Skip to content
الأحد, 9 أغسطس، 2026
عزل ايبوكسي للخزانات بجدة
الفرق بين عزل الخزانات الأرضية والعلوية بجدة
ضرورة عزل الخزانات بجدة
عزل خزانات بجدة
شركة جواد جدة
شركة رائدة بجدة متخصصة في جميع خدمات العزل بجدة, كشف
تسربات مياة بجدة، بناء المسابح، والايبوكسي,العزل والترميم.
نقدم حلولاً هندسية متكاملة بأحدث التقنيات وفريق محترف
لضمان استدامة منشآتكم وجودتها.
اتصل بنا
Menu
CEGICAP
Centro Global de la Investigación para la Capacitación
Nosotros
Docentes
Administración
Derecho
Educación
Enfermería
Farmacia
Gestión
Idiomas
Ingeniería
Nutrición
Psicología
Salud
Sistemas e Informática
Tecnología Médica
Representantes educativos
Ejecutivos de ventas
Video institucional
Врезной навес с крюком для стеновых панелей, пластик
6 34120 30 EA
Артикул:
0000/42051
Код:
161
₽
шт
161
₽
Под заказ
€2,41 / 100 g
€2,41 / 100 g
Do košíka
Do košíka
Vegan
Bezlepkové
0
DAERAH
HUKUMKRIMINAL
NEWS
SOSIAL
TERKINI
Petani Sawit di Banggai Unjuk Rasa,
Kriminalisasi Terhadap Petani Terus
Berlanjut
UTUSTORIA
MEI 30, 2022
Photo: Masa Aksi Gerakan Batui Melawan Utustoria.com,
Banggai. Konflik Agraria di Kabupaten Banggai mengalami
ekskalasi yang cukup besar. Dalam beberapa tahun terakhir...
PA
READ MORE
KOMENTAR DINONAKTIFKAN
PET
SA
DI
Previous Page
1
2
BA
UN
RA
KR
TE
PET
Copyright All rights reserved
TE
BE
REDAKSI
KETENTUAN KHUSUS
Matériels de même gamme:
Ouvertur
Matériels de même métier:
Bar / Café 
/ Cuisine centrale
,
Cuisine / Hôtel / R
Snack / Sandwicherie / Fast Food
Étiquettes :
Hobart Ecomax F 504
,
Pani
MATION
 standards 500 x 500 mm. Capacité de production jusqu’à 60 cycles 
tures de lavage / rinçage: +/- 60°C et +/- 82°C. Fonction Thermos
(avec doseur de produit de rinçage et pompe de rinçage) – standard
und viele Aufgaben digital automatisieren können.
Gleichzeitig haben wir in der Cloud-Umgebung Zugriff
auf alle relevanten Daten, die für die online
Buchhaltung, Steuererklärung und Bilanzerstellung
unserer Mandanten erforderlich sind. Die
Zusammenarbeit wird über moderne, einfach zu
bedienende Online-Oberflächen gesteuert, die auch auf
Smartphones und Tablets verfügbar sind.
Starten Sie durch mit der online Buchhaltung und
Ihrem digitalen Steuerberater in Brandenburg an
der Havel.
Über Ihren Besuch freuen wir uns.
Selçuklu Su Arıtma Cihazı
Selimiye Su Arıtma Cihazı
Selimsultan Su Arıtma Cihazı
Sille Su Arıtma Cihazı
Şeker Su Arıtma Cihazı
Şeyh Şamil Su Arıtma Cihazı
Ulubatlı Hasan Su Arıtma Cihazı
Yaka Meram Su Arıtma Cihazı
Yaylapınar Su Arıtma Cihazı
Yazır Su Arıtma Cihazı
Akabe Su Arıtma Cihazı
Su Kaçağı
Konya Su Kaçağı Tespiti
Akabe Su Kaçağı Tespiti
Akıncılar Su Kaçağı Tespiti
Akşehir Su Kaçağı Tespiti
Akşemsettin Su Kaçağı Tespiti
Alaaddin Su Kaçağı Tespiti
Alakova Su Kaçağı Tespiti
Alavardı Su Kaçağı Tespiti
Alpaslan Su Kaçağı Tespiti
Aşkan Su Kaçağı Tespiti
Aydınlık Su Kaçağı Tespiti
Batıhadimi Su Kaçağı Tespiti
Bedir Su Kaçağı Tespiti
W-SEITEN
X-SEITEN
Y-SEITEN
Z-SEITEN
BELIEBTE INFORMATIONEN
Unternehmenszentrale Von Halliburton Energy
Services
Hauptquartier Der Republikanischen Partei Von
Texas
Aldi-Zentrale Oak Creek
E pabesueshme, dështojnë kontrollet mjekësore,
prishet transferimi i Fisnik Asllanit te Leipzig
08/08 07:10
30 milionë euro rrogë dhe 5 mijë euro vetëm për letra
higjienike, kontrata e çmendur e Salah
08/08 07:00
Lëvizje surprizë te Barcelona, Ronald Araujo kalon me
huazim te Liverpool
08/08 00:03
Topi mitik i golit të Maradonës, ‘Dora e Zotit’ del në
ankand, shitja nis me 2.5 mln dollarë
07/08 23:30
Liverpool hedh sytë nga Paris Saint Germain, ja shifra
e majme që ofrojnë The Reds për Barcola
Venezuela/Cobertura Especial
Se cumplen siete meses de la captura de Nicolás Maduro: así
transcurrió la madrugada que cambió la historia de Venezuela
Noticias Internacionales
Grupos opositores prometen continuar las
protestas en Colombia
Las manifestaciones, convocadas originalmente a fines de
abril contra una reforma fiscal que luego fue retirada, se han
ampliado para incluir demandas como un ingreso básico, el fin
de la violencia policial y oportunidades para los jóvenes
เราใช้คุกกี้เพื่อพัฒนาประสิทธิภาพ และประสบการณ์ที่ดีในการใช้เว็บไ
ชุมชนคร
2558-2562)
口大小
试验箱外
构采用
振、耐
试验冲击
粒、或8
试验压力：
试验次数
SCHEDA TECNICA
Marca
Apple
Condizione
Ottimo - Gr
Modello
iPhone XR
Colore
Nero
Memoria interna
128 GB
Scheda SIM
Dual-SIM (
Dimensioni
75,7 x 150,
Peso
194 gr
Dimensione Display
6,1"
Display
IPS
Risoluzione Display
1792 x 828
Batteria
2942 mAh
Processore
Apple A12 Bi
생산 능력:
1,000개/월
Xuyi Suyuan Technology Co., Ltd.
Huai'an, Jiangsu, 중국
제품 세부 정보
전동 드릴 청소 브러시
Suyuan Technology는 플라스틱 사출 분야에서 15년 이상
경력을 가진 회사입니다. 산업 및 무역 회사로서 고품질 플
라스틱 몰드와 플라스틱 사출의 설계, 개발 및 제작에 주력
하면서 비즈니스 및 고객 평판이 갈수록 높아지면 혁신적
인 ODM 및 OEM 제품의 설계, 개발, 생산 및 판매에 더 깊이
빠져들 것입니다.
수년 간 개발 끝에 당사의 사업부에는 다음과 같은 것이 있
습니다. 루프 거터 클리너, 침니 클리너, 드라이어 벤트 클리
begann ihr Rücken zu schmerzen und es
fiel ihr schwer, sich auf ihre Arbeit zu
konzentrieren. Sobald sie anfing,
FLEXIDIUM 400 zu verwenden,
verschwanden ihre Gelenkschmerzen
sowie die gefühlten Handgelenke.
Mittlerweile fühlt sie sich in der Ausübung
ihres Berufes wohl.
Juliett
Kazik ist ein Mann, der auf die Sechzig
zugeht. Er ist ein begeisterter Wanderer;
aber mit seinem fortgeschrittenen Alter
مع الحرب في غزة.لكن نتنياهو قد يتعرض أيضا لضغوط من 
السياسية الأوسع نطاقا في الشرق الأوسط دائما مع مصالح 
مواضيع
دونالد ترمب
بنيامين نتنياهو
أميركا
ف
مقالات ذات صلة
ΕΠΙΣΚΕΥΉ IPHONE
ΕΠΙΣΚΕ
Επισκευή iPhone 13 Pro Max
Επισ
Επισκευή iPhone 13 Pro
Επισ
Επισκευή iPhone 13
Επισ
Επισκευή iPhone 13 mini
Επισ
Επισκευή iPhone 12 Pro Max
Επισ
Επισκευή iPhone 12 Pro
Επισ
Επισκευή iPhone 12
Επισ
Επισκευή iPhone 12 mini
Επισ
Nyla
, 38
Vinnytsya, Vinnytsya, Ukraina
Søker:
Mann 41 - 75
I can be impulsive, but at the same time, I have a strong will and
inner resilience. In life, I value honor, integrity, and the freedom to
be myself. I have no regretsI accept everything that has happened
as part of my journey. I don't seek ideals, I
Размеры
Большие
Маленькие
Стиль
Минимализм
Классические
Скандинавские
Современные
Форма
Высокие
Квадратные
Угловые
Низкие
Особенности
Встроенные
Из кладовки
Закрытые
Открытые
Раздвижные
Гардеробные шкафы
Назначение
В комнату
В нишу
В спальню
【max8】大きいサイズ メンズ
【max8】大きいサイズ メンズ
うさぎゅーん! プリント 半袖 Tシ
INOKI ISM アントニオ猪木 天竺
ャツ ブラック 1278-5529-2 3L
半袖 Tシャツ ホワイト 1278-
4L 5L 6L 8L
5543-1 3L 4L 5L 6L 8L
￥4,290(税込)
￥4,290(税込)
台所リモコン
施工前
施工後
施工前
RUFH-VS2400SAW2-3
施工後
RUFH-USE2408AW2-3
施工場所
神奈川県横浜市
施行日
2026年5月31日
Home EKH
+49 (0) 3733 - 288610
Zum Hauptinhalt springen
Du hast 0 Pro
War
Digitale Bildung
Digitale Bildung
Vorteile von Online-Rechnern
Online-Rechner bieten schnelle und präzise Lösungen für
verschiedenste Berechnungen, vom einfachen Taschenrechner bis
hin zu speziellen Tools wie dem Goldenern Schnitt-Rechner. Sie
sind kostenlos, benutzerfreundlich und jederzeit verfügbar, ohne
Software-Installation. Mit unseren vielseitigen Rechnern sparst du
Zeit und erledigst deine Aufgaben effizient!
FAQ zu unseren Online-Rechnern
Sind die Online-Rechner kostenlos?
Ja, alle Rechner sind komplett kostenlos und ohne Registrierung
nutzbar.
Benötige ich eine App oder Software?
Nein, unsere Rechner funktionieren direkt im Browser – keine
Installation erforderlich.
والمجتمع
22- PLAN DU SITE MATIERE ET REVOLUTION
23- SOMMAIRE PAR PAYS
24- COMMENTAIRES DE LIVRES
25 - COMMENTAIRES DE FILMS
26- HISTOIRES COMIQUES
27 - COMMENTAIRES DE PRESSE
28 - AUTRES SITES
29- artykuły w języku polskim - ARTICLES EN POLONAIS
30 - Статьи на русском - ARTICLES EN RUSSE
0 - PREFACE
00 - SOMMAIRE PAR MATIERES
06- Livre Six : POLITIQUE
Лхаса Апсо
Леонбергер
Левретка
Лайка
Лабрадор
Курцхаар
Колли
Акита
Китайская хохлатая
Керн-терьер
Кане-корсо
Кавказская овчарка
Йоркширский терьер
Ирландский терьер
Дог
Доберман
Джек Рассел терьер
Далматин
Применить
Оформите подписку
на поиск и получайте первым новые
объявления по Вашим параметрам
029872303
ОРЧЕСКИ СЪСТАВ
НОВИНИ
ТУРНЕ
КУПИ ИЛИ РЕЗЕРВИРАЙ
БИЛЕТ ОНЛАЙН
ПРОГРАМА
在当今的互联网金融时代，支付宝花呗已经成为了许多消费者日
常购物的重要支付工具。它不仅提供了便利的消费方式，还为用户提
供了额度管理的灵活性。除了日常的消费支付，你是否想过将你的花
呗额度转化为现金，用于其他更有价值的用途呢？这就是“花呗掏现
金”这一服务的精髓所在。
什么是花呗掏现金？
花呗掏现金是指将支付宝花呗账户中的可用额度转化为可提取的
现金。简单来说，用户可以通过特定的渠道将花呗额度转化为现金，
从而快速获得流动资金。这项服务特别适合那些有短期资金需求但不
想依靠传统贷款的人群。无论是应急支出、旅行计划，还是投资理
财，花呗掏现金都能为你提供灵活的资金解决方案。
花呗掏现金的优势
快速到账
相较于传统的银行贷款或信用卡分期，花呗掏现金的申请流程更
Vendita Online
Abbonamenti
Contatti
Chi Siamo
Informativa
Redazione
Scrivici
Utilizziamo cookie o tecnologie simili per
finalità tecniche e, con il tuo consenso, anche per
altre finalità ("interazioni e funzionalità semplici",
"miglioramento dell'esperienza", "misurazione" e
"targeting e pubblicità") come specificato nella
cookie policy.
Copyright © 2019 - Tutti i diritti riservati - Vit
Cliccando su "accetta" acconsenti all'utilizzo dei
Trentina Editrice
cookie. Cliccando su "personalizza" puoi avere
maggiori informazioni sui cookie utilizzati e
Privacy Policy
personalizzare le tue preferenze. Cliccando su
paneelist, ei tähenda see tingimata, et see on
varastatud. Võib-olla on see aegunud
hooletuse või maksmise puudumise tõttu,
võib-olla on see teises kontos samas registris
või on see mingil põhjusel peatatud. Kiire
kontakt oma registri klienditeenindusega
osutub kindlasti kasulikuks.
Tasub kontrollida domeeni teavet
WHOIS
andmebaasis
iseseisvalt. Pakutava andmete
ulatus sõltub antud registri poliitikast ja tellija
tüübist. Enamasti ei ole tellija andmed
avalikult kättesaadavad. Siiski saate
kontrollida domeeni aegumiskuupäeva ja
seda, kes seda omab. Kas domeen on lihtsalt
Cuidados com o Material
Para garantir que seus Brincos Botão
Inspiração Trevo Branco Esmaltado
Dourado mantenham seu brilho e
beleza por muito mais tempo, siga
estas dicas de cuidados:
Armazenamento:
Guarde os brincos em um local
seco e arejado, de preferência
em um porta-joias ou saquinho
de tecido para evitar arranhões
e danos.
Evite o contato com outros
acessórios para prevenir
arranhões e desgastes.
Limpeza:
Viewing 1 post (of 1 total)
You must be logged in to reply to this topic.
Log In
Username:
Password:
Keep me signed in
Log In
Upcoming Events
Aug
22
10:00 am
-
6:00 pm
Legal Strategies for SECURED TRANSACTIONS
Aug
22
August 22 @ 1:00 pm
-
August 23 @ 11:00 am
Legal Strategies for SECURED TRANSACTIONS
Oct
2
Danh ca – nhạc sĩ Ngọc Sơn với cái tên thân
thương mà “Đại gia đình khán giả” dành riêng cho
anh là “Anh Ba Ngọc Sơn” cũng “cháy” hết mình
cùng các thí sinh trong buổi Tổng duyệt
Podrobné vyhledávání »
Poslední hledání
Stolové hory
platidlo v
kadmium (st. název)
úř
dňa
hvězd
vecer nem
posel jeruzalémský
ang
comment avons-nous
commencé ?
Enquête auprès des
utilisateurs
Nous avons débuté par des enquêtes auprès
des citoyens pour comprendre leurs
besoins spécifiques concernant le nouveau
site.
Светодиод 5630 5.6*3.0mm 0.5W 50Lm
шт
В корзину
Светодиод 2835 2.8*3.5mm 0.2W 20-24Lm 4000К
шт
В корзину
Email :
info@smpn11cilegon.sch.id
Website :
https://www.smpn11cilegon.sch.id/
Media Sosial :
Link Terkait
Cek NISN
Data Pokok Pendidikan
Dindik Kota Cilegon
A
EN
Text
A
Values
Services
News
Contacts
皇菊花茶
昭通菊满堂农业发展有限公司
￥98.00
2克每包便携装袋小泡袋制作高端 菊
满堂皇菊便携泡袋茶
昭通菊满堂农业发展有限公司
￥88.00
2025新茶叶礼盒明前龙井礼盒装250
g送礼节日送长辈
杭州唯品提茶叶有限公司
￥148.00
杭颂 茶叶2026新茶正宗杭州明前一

___

**TRY IT:** Lines of the listing above that contain the word "même" should all be returned.

**RESPONSE TO THE EXERCISE:**
Matériels de même gamme:
Matériels de même métier:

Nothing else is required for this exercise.